The next year came BATTLING BUTLER, which was one of Keaton’s biggest hits in his day but, ironically, has virtually no reputation now, except perhaps as a little-seen minor Keaton. Although it has a not particularly memorable setup (millionaire playboy Buster pretends to be a prizefight champion to impress Sally O’Neil), the film’s payoff—Buster in an extended David-and-Goliath boxing match—is utterly hilarious, and reveals where Chaplin got the idea and some of the jokes for Charlie’s more famous, but considerably less funny, boxing match five years later in City Lights.
Most film experts cite 1927’s THE GENERAL as Keaton’s absolute masterpiece, with Buster as a Southern railroad engineer who tries to enlist in the Confederate Army to impress his girl (Marion Mack), gets turned down, then becomes a hero by saving his train from the Union Army. Not a popular success in its day, it is his one certified classic and, because of the obviously serious Civil War background, must be considered the forerunner of black comedy. Another quintessential Keaton, though by no means the funniest.
Far more popular in that same year was Keaton’s foray into sports in COLLEGE, one of the most lightweight of his comedies, but for sheer into-the-aisle laughs, one of his best.

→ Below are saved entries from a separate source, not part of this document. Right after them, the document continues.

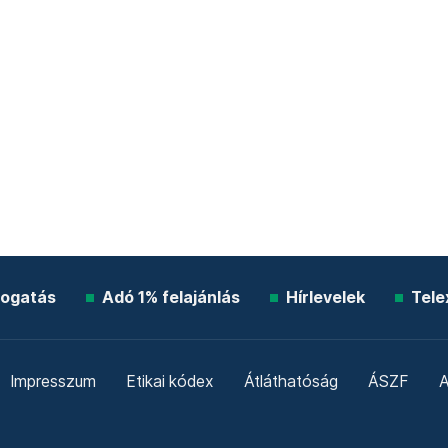
ogatás
Adó 1% felajánlás
Hírlevelek
Tele
Impresszum
Etikai kódex
Átláthatóság
ÁSZF
A
Süti beállítások
Szabályzatok
Kommentelési szabály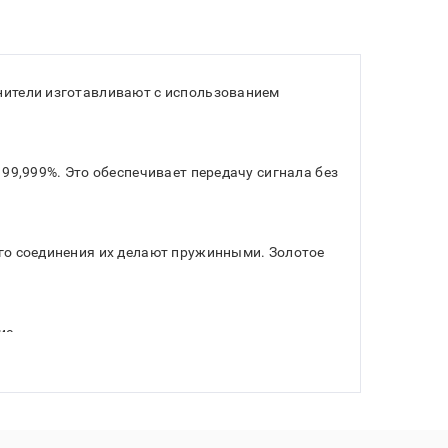
инители изготавливают с использованием
 99,999%. Это обеспечивает передачу сигнала без
ого соединения их делают пружинными. Золотое
ие.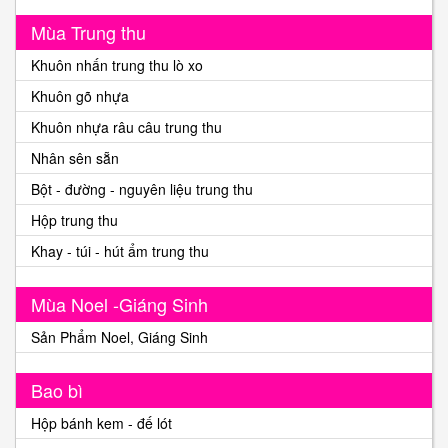
Mùa Trung thu
Khuôn nhấn trung thu lò xo
Khuôn gõ nhựa
Khuôn nhựa râu câu trung thu
Nhân sên sẵn
Bột - đường - nguyên liệu trung thu
Hộp trung thu
Khay - túi - hút ẩm trung thu
Mùa Noel -Giáng Sinh
Sản Phẩm Noel, Giáng Sinh
Bao bì
Hộp bánh kem - đế lót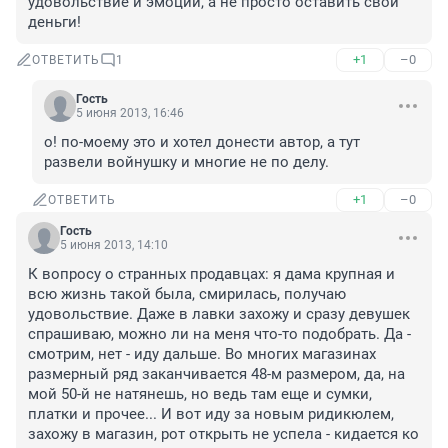
удовольствие и эмоции, а не просто оставить свои 
деньги!
+1
–0
ОТВЕТИТЬ
1
Гость
5 июня 2013, 16:46
о! по-моему это и хотел донести автор, а тут 
развели войнушку и многие не по делу.
+1
–0
ОТВЕТИТЬ
Гость
5 июня 2013, 14:10
К вопросу о странных продавцах: я дама крупная и 
всю жизнь такой была, смирилась, получаю 
удовольствие. Даже в лавки захожу и сразу девушек 
спрашиваю, можно ли на меня что-то подобрать. Да - 
смотрим, нет - иду дальше. Во многих магазинах 
размерный ряд заканчивается 48-м размером, да, на 
мой 50-й не натянешь, но ведь там еще и сумки, 
платки и прочее... И вот иду за новым ридикюлем, 
захожу в магазин, рот открыть не успела - кидается ко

What that other major comic contemporary, Harold Lloyd, had done for football a couple of years before in The Freshman, Keaton does for every other conceivable college sport, and Buster’s extraordinary athleticism is flamboyantly, uproariously displayed.
Finally, from the great last full year of non-talking pictures, there’s 1928’s STEAMBOAT BILL JR., in which Buster is a pampered mama’s boy who comes down South to meet and impress his macho riverboat-captain father (Ernest Torrence). I saw this a decade ago on the big screen at the Telluride Film Festival with 750 men, women and children, and can’t recall hearing that much laughter in years: It was the hit of the festival, this (then) 70-year-old comedy, and had to be rerun twice to accommodate demand. Steamboat is probably also Keaton’s most consistently funny picture, with a spectacular hurricane-twister sequence that is as breathtakingly hilarious as it is awesome in technical brilliance. Remember, Keaton did all his own stunts, and in Steamboat there is a virtual symphony of unbelievable falls. Buster didn’t smile, yes, but the variety of subtle expressions in all his work is as memorably cinematic as his lithe and vividly expressive body.
One maxim of Keaton’s—“You must always see a comedian’s feet”—is exemplified in these works of Keaton’s mature flowering, and he was, after all, not only the purist, most unique of American comic artists—as American as Mark Twain—he was also the finest director of comedy in world cinema. Long live Buster!